‘Dangerous’ iPhone exploit code goes public – Computerworld

August 13, 2010

‘Dangerous’ iPhone exploit code goes public – Computerworld.

This was actually predictable.

A proof of concept demonstration demonstrated an ability to “Jailbreak” iPhones over the web, with no intervention of a computer,etc. but rather through surfing to a website directly on the iPhone. The reports are that this exploit is performed through a vulnerability within Adobe PDF handling on IOS platforms (the software that iPhones, iPads, etc. use to run).

The originator of the exploit, a software hacker named “Comex”, did not initially release the code.

Throngs of people proceeded to jailbreak their iPhones in this way.  Those of us in the security and forensics world knew that an exploit would not be far behind.

On Wednesday Apple released a patch to fix the issue that enables this to happen.  Minutes later Comex released his code to the internet-at-large.

What does this all mean?

I know a large number of attorneys that use iPhones- I do too.  I also know a large number of attorneys that use PDF documents (most, if not all, of them).

Because of the complexity of the code I would give this about two, maybe three, more days before there are active attempts to inject malicious code into iPhones.  This could hit attorneys that haven’t patched especially hard because of the PDF angle.

The answer is simple:  Patch your iPhone, iPad, etc.  The patch works. I have only done limited testing, but even Comex notes that the patch stops the exploit.  Comex sent a Tweet yesterday after apple released the patch that says it all:

That was fun while it lasted. Hope you saved your SHSH. Remember that 4.1 rhymes with fun.”

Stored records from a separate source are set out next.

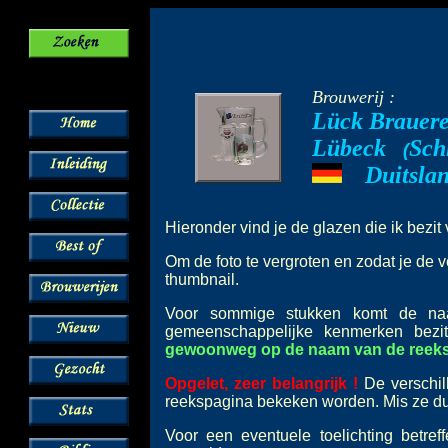
Brouwerij :
Lück Brauere
Lübeck
Sch
--
(
Duitsla
---
Hieronder vind je de glazen die ik bezi
Om de foto te vergroten en zodat je de v
thumbnail.
Voor sommige stukken komt de 
gemeenschappelijke kenmerken bez
gewoonweg op de naam van de reeks o
Opgelet, zeer belangrijk !
De verschil
reekspagina bekeken worden. Mis ze dus
Voor een eventuele toelichting betre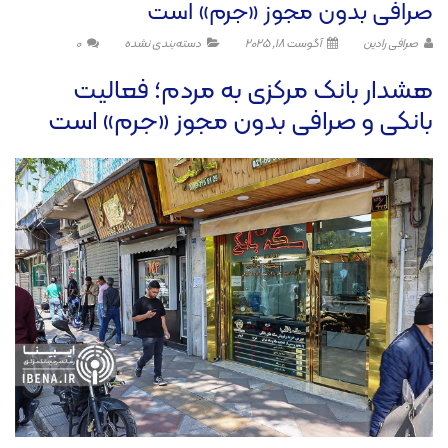
صرافی بدون مجوز «جرم» است
صرافی رادین
آگوست 18, 2025
دسته‌بندی نشده
0
هشدار بانک مرکزی به مردم؛ فعالیت
بانکی و صرافی بدون مجوز «جرم» است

(4.1 is the vulnerable version of the iPhone IOS, 4.2 is the patched version)

A Simple Plan to Ruin Your Boss: Plant Child Porn On His PC

August 10, 2010

A simple plan to ruin your boss: plant child porn on his PC.

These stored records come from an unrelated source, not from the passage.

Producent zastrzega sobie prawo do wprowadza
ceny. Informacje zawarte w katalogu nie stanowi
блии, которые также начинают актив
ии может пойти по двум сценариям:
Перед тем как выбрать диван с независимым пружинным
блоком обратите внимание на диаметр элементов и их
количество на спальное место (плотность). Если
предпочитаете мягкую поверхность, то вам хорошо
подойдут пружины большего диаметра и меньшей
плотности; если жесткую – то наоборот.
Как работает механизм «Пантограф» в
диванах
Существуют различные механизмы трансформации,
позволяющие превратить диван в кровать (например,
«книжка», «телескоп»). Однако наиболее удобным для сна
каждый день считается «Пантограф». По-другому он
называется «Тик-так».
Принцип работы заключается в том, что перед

This occurred in the UK in 2006 (it is just now working its way through the courts), and seems extreme.  The reality is that planted evidence can occur in many different forms:  Planted documents, images, and even emails.

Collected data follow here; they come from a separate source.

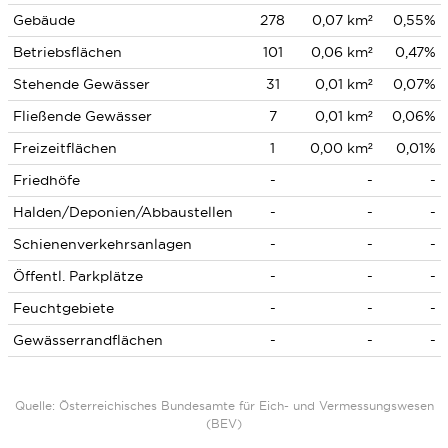
Gebäude
278
0,07 km²
0,55%
Betriebsflächen
101
0,06 km²
0,47%
Stehende Gewässer
31
0,01 km²
0,07%
Fließende Gewässer
7
0,01 km²
0,06%
Freizeitflächen
1
0,00 km²
0,01%
Friedhöfe
-
-
-
Halden/Deponien/Abbaustellen
-
-
-
Schienenverkehrsanlagen
-
-
-
Öffentl. Parkplätze
-
-
-
Feuchtgebiete
-
-
-
Gewässerrandflächen
-
-
-
Quelle: Österreichisches Bundesamte für Eich- und Vermessungswesen
(BEV)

While the deception in the UK case was broken through cell phone activity (the perpetrator made an “anonymous” phone call, and had been heard bragging about his exploits at a BBQ), a good forensic examiner goes beyond simple modified, accessed and created times to review other system information that backs up the method of arrival of the information on the system itself:

  • The insertion of USB devices: USB devices can leave quite a trail on a system, including the device manufacturer, type, even sometimes serial numbers.  Further activity supporting the insertion of the device can sometimes be correlated between file history analysis and searches for activity surrounding the specific device ID.
  • Metadata contained within the purported documents: Images, videos, audio files, PDF documents and other file types often have information regarding the date of creation (not necessarily introduction to the system), authorship, serial or license numbers of the product used, sometimes even information about the system that created them.
  • System files: Sometimes the introduction or generation of a file triggers other supporting files on the system.  Examination of these files can tell an investigator whether the file information matches up with what the system knows about the file.
  • Surrounding activity: Other activity on the system related to usage can be an indicator as well.  For example: If a file was supposedly downloaded from the internet, one would expect to see certain other activity surrounding the download if it was generated by the user.

A lot of these same techniques can be used to attack or defend other claims of the so-called “trojan defense” (aka “A Virus must have done it”).

Researching deliberate obfuscation CAN be a challenge, but in situations similar to the UK case a client is not at all dead in the water if an information forensics analyst is competent and able to look at the “Evidence Beyond the Hard Drive”™.